Synergistic interaction between phage therapy and antibiotics clears Pseudomonas aeruginosa infection in endocarditis and reduces virulence.

Increasing antibiotic resistance warrants therapeutic alternatives. Here we investigated the efficacy of bacteriophage-therapy (phage) alone or combined with antibiotics against experimental endocarditis (EE) due to Pseudomonas aeruginosa, an archetype of difficult-to-treat infection.In vitro fibrin clots and rats with aortic EE were treated with an antipseudomonas phage cocktail alone or combined with ciprofloxacin. Phage pharmacology, therapeutic efficacy, and resistance were determined.In vitro, single-dose phage therapy killed 7 log colony-forming units (CFUs)/g of fibrin clots in 6 hours. Phage-resistant mutants regrew after 24 hours but were prevented by combination with ciprofloxacin (2.5 × minimum inhibitory concentration). In vivo, single-dose phage therapy killed 2.5 log CFUs/g of vegetations in 6 hours (P < .001 vs untreated controls) and was comparable with ciprofloxacin monotherapy. Moreover, phage/ciprofloxacin combinations were highly synergistic, killing >6 log CFUs/g of vegetations in 6 hours and successfully treating 64% (n = 7/11) of rats.
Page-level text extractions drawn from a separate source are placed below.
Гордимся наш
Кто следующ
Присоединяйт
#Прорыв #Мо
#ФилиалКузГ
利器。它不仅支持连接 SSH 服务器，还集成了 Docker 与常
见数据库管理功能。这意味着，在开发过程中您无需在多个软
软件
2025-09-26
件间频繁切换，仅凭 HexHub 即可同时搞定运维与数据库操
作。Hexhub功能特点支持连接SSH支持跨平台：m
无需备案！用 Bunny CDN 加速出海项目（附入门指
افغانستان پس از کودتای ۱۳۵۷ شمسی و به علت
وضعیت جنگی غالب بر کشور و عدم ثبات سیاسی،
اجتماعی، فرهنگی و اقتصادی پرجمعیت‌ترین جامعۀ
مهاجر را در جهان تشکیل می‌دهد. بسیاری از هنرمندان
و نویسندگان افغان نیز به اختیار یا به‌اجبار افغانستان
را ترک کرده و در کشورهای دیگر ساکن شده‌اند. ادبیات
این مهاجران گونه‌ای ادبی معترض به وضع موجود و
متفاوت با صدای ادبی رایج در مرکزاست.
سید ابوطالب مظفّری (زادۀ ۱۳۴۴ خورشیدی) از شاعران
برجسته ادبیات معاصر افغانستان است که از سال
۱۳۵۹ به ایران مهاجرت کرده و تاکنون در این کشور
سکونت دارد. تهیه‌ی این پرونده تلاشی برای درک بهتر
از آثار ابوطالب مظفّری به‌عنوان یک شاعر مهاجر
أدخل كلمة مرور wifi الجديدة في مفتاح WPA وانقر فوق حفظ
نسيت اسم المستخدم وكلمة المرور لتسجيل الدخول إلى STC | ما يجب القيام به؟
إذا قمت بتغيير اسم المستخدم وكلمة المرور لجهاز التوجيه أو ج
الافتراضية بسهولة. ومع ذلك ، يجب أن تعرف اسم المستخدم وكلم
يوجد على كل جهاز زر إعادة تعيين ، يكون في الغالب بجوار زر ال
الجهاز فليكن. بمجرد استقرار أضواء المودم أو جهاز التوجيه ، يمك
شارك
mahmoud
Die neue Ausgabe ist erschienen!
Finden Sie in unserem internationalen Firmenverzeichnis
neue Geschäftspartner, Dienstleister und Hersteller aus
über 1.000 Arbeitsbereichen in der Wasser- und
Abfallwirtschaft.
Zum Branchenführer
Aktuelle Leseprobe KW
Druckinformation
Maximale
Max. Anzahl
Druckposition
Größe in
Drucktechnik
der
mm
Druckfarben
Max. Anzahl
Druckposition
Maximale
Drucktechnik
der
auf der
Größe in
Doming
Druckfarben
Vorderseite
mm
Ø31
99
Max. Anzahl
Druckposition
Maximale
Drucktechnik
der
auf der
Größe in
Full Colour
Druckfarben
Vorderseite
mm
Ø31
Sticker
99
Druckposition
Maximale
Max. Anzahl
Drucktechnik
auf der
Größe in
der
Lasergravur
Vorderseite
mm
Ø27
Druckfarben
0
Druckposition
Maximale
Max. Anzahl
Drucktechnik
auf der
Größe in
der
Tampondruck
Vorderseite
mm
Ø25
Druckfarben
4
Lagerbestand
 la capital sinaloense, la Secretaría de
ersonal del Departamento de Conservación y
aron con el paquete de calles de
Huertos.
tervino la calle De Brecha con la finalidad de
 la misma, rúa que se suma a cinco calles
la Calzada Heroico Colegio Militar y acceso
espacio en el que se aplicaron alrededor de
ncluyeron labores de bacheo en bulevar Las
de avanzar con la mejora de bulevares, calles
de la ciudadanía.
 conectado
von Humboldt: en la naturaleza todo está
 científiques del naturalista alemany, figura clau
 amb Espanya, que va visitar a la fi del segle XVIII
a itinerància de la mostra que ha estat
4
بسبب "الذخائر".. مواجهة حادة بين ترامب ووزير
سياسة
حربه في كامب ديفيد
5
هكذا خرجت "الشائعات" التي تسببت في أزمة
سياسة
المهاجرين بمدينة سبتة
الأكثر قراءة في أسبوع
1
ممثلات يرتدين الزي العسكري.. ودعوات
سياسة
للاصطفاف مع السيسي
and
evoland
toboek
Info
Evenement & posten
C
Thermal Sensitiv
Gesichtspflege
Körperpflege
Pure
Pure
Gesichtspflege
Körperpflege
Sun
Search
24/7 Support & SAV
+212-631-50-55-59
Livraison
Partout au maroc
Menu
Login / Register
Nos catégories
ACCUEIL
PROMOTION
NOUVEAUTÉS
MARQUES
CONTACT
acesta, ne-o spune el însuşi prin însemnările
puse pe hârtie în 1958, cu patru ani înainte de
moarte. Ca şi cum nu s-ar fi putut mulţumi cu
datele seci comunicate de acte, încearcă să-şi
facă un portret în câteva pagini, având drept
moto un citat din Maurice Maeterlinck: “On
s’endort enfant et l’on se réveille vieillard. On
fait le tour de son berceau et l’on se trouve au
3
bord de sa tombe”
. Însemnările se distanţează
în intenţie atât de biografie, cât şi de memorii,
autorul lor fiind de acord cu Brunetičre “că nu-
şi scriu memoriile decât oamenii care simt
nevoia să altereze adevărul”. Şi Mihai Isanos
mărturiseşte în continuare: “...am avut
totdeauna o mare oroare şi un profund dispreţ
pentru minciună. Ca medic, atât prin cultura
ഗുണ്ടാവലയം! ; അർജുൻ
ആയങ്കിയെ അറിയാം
Phage-resistant mutants emerged in vitro but not in vivo, most likely because resistant mutations affected bacterial surface determinants important for infectivity (eg, the pilT and galU genes involved in pilus motility and LPS formation).Single-dose phage therapy was active against P. aeruginosa EE and highly synergistic with ciprofloxacin. Phage-resistant mutants had impaired infectivity. Phage-therapy alone or combined with antibiotics merits further clinical consideration.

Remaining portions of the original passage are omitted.